On a final project in an introductory statistics​ class, a student reports a​ 95% confidence interval for the average cost of a haircut to be​ ($5.50,$65.00).

There is​ 95% confidence that the population mean is between these two numbers.

Describe how the​ shape, center, and spread of t​-models change as the number of degrees of freedom increases.

Shape becomes closer to​ Normal, center does not​ change, spread becomes narrower.

A sample of 20 CEOs shows total annual compensations ranging from a minimum of​ $0.1 to ​$65.97 million. The average for these 20 CEOs is ​$17.463 million. The histogram is shown to the right. Based on these​ data, a computer program found that a​ 95% confidence interval for the mean annual compensation of all CEOs is ​(negative 6.29​,41.21​) ​$M. Why should you be hesitant to trust this confidence​ interval?

The assumptions and conditions for a​ t-interval are not met. The distribution has a large outlier that is pulling the mean higher.

A nutrition lab tested 40 hot dogs to see if their mean sodium content was less than the​ 325-mg upper limit set by regulations for​ "reduced sodium" franks. A​ 90% confidence interval estimated the mean sodium content for this kind of hot dog at 317.2 mg to 326.8 mg. Given​ this, what would you tell the lab about whether the hot dogs satisfy the​ regulation?

The confidence interval contains the​ 325-mg limit.​ Therefore, the lab should conclude that the hot dogs do not satisfy the regulation.

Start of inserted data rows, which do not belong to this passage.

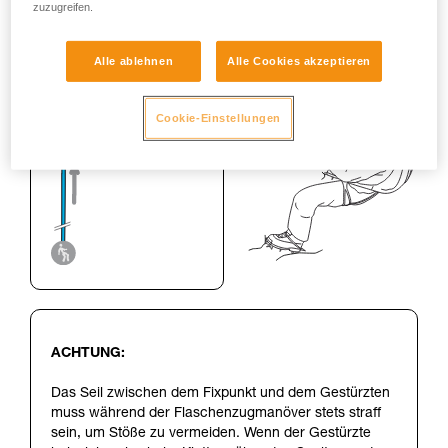
zuzugreifen.
Alle ablehnen
Alle Cookies akzeptieren
Cookie-Einstellungen
ACHTUNG:
Das Seil zwischen dem Fixpunkt und dem Gestürzten
muss während der Flaschenzugmanöver stets straff
sein, um Stöße zu vermeiden. Wenn der Gestürzte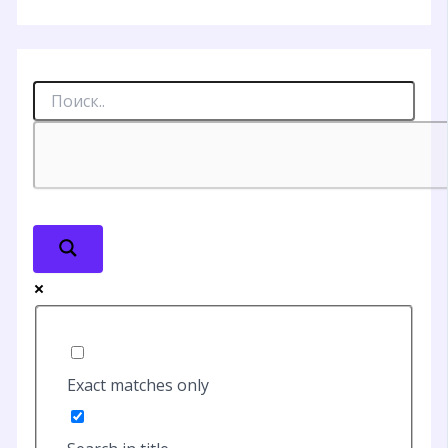
Exact matches only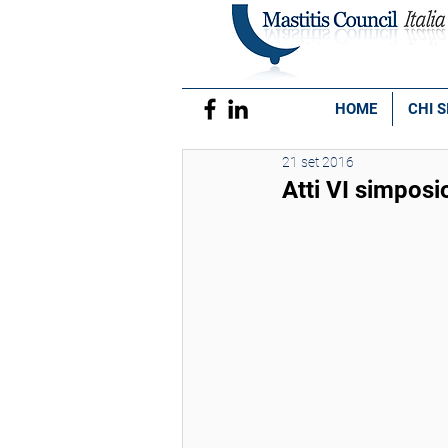
HOME
CHI 
21 set 2016
Atti VI simposi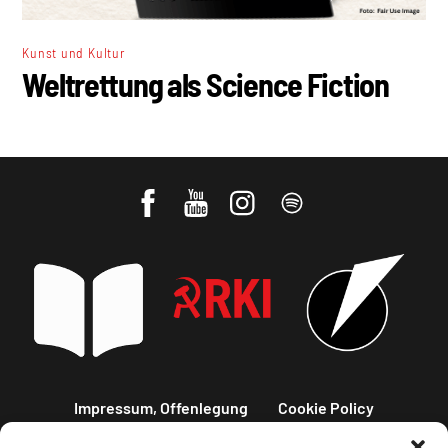
Kunst und Kultur
Weltrettung als Science Fiction
Impressum, Offenlegung
Cookie Policy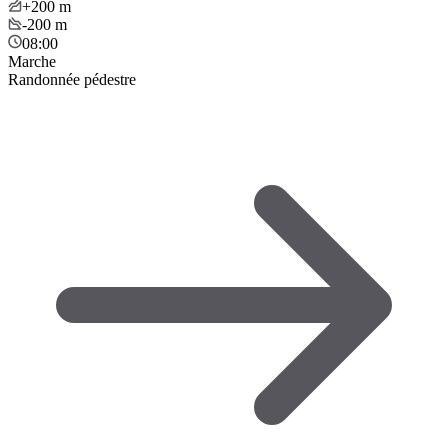
+200
m
-200
m
08:00
Marche
Randonnée pédestre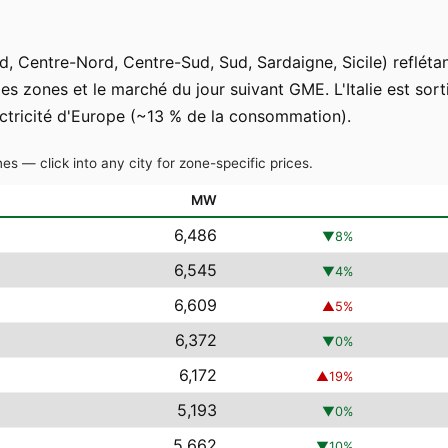
rd, Centre-Nord, Centre-Sud, Sud, Sardaigne, Sicile) refléta
les zones et le marché du jour suivant GME. L'Italie est sor
ectricité d'Europe (~13 % de la consommation).
es — click into any city for zone-specific prices.
MW
6,486
▼
8
%
6,545
▼
4
%
6,609
▲
5
%
6,372
▼
0
%
6,172
▲
19
%
5,193
▼
0
%
5,662
▼
10
%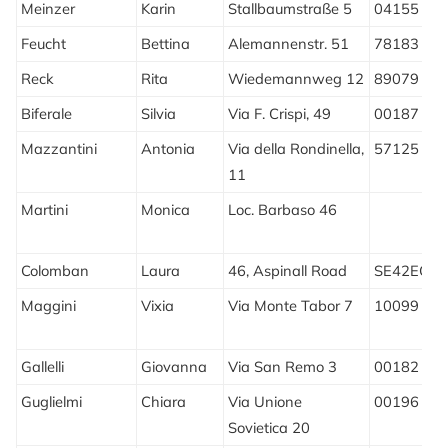
Meinzer
Karin
Stallbaumstraße 5
04155
L
Feucht
Bettina
Alemannenstr. 51
78183
H
Reck
Rita
Wiedemannweg 12
89079
U
Biferale
Silvia
Via F. Crispi, 49
00187
Mazzantini
Antonia
Via della Rondinella,
57125
L
11
Martini
Monica
Loc. Barbaso 46
M
T
Colomban
Laura
46, Aspinall Road
SE42EQ
L
Maggini
Vixia
Via Monte Tabor 7
10099
M
T
Gallelli
Giovanna
Via San Remo 3
00182
Guglielmi
Chiara
Via Unione
00196
Sovietica 20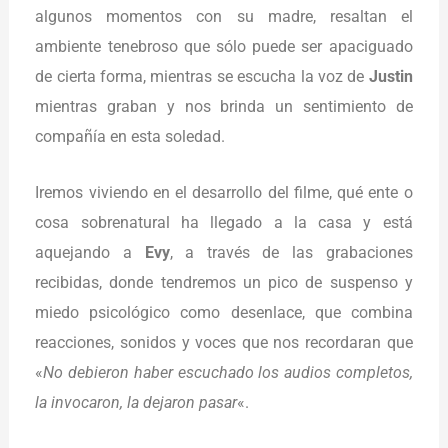
algunos momentos con su madre, resaltan el
ambiente tenebroso que sólo puede ser apaciguado
de cierta forma, mientras se escucha la voz de
Justin
mientras graban y nos brinda un sentimiento de
compañía en esta soledad.
Iremos viviendo en el desarrollo del filme, qué ente o
cosa sobrenatural ha llegado a la casa y está
aquejando a
Evy
, a través de las grabaciones
recibidas, donde tendremos un pico de suspenso y
miedo psicológico como desenlace, que combina
reacciones, sonidos y voces que nos recordaran que
«
No debieron haber escuchado los audios completos,
la invocaron, la dejaron pasar
«.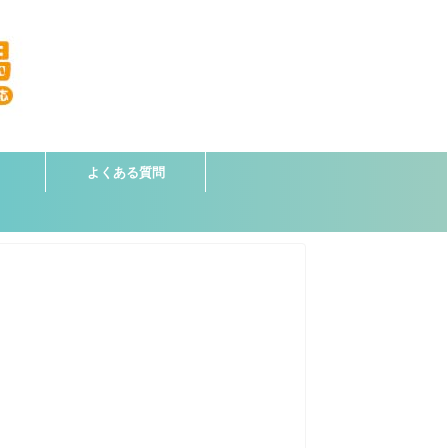
よくある質問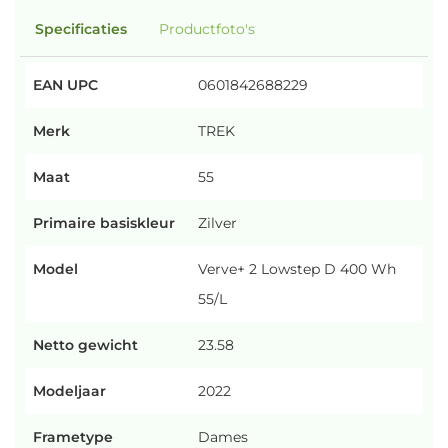
Specificaties
Productfoto's
EAN UPC
0601842688229
Merk
TREK
Maat
55
Primaire basiskleur
Zilver
Model
Verve+ 2 Lowstep D 400 Wh
55/L
Netto gewicht
23.58
Modeljaar
2022
Frametype
Dames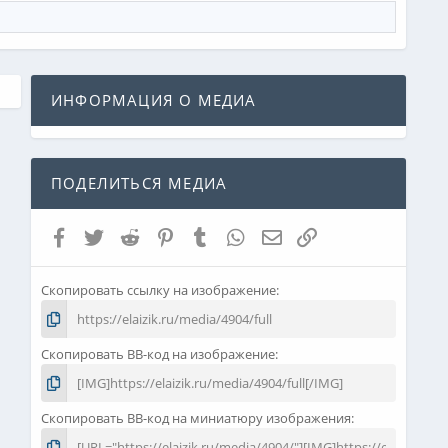
ИНФОРМАЦИЯ О МЕДИА
ПОДЕЛИТЬСЯ МЕДИА
Facebook
Twitter
Reddit
Pinterest
Tumblr
WhatsApp
Электронная почта
Ссылка
Скопировать ссылку на изображение
Скопировать BB-код на изображение
Скопировать BB-код на миниатюру изображения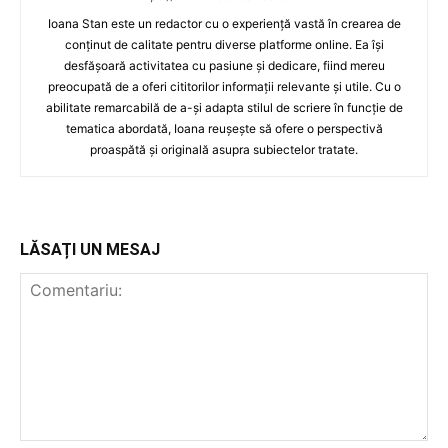
Ioana Stan este un redactor cu o experiență vastă în crearea de
conținut de calitate pentru diverse platforme online. Ea își
desfășoară activitatea cu pasiune și dedicare, fiind mereu
preocupată de a oferi cititorilor informații relevante și utile. Cu o
abilitate remarcabilă de a-și adapta stilul de scriere în funcție de
tematica abordată, Ioana reușește să ofere o perspectivă
proaspătă și originală asupra subiectelor tratate.
LĂSAȚI UN MESAJ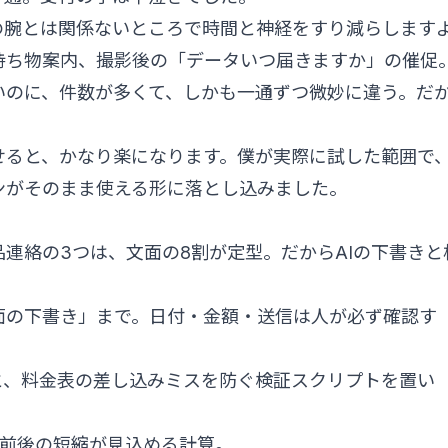
の腕とは関係ないところで時間と神経をすり減らします
持ち物案内、撮影後の「データいつ届きますか」の催促
いのに、件数が多くて、しかも一通ずつ微妙に違う。だ
せると、かなり楽になります。僕が実際に試した範囲で
ンがそのまま使える形に落とし込みました。
連絡の3つは、文面の8割が定型。だからAIの下書きと
は「文面の下書き」まで。日付・金額・送信は人が必ず確認す
と、料金表の差し込みミスを防ぐ検証スクリプトを置い
時間前後の短縮が見込める計算。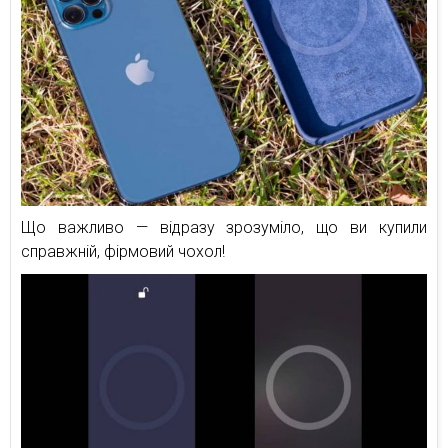
Що важливо — відразу зрозуміло, що ви купили
справжній, фірмовий чохол!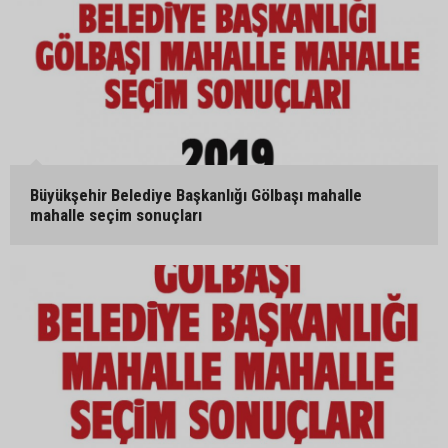
Büyükşehir Belediye Başkanlığı Gölbaşı mahalle
mahalle seçim sonuçları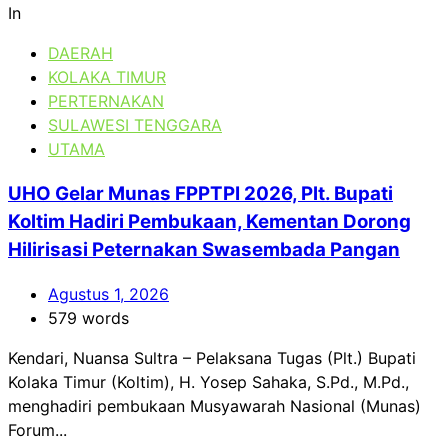
In
DAERAH
KOLAKA TIMUR
PERTERNAKAN
SULAWESI TENGGARA
UTAMA
UHO Gelar Munas FPPTPI 2026, Plt. Bupati
Koltim Hadiri Pembukaan, Kementan Dorong
Hilirisasi Peternakan Swasembada Pangan
Agustus 1, 2026
579 words
Kendari, Nuansa Sultra – Pelaksana Tugas (Plt.) Bupati
Kolaka Timur (Koltim), H. Yosep Sahaka, S.Pd., M.Pd.,
menghadiri pembukaan Musyawarah Nasional (Munas)
Forum...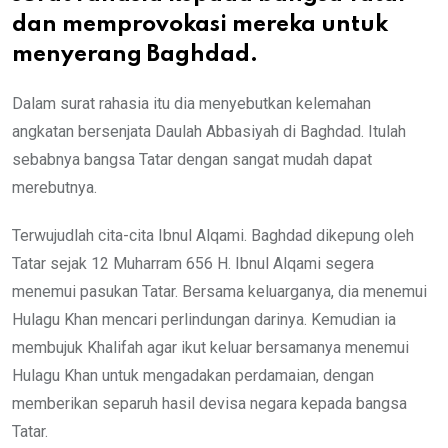
dan memprovokasi mereka untuk
menyerang Baghdad.
Dalam surat rahasia itu dia menyebutkan kelemahan
angkatan bersenjata Daulah Abbasiyah di Baghdad. Itulah
sebabnya bangsa Tatar dengan sangat mudah dapat
merebutnya.
Terwujudlah cita-cita Ibnul Alqami. Baghdad dikepung oleh
Tatar sejak 12 Muharram 656 H. Ibnul Alqami segera
menemui pasukan Tatar. Bersama keluarganya, dia menemui
Hulagu Khan mencari perlindungan darinya. Kemudian ia
membujuk Khalifah agar ikut keluar bersamanya menemui
Hulagu Khan untuk mengadakan perdamaian, dengan
memberikan separuh hasil devisa negara kepada bangsa
Tatar.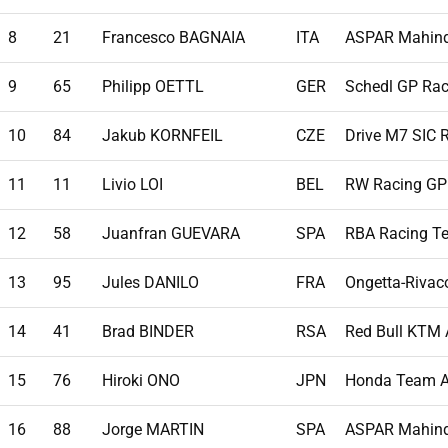
8
21
Francesco BAGNAIA
ITA
ASPAR Mahin
9
65
Philipp OETTL
GER
Schedl GP Rac
10
84
Jakub KORNFEIL
CZE
Drive M7 SIC 
11
11
Livio LOI
BEL
RW Racing GP
12
58
Juanfran GUEVARA
SPA
RBA Racing T
13
95
Jules DANILO
FRA
Ongetta-Rivac
14
41
Brad BINDER
RSA
Red Bull KTM 
15
76
Hiroki ONO
JPN
Honda Team A
16
88
Jorge MARTIN
SPA
ASPAR Mahin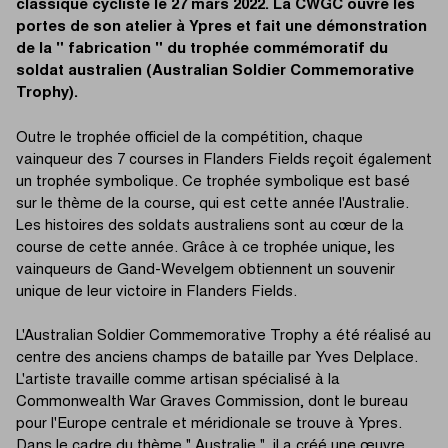
classique cycliste le 27 mars 2022. La CWGC ouvre les
portes de son atelier à Ypres et fait une démonstration
de la " fabrication " du trophée commémoratif du
soldat australien (Australian Soldier Commemorative
Trophy).
Outre le trophée officiel de la compétition, chaque
vainqueur des 7 courses in Flanders Fields reçoit également
un trophée symbolique. Ce trophée symbolique est basé
sur le thème de la course, qui est cette année l'Australie.
Les histoires des soldats australiens sont au cœur de la
course de cette année. Grâce à ce trophée unique, les
vainqueurs de Gand-Wevelgem obtiennent un souvenir
unique de leur victoire in Flanders Fields.
L'Australian Soldier Commemorative Trophy a été réalisé au
centre des anciens champs de bataille par Yves Delplace.
L'artiste travaille comme artisan spécialisé à la
Commonwealth War Graves Commission, dont le bureau
pour l'Europe centrale et méridionale se trouve à Ypres.
Dans le cadre du thème " Australie ", il a créé une œuvre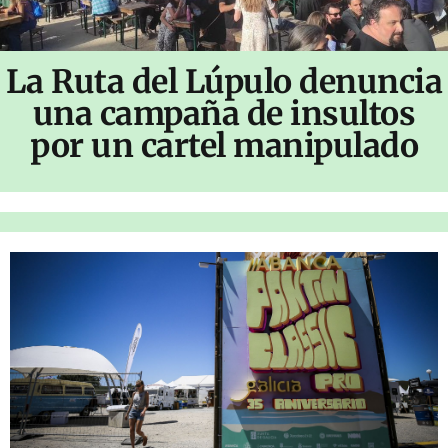
La Ruta del Lúpulo denuncia
una campaña de insultos
por un cartel manipulado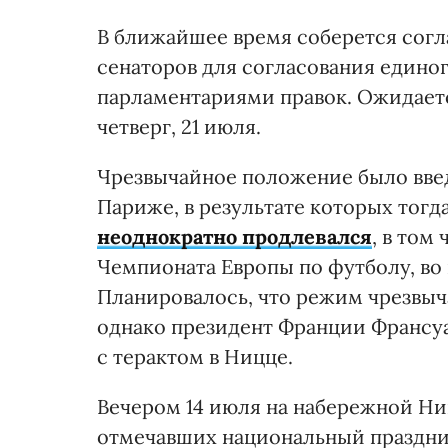
В ближайшее время соберется согл
сенаторов для согласования едино
парламентариями правок. Ожидаетс
четверг, 21 июля.
Чрезвычайное положение было введе
Париже, в результате которых тогд
неоднократно продлевался
, в том
Чемпионата Европы по футболу, во 
Планировалось, что режим чрезвыч
однако президент Франции Франсуа 
с терактом в Ницце.
Вечером 14 июля на набережной Ни
отмечавших национальный праздник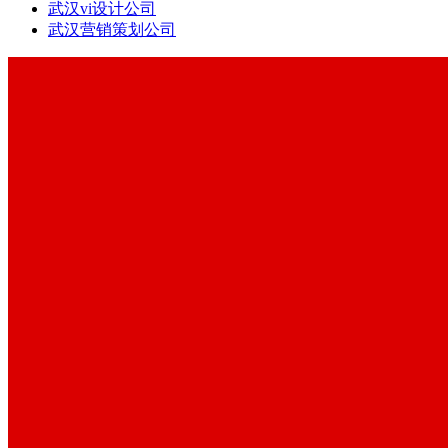
武汉vi设计公司
武汉营销策划公司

A biology class conducts a bird count every week during the semester. Using the number of species counted each​ week, a student finds a​ 95% confidence interval of​ (16.34,18.69) for the mean number of species counted. Knowing that species have to be whole​ numbers, the student reports that​ 95% of the bird counts saw​ 16, 17, or 18 species. Comment on the​ student's report.

The confidence interval only estimates the population mean species counted. The population mean number of species counted does not have to be a whole number.

Which of the following is not a condition to check to estimate the mean of a​ population?

There are at least 10 successes and 10 failures in the sample.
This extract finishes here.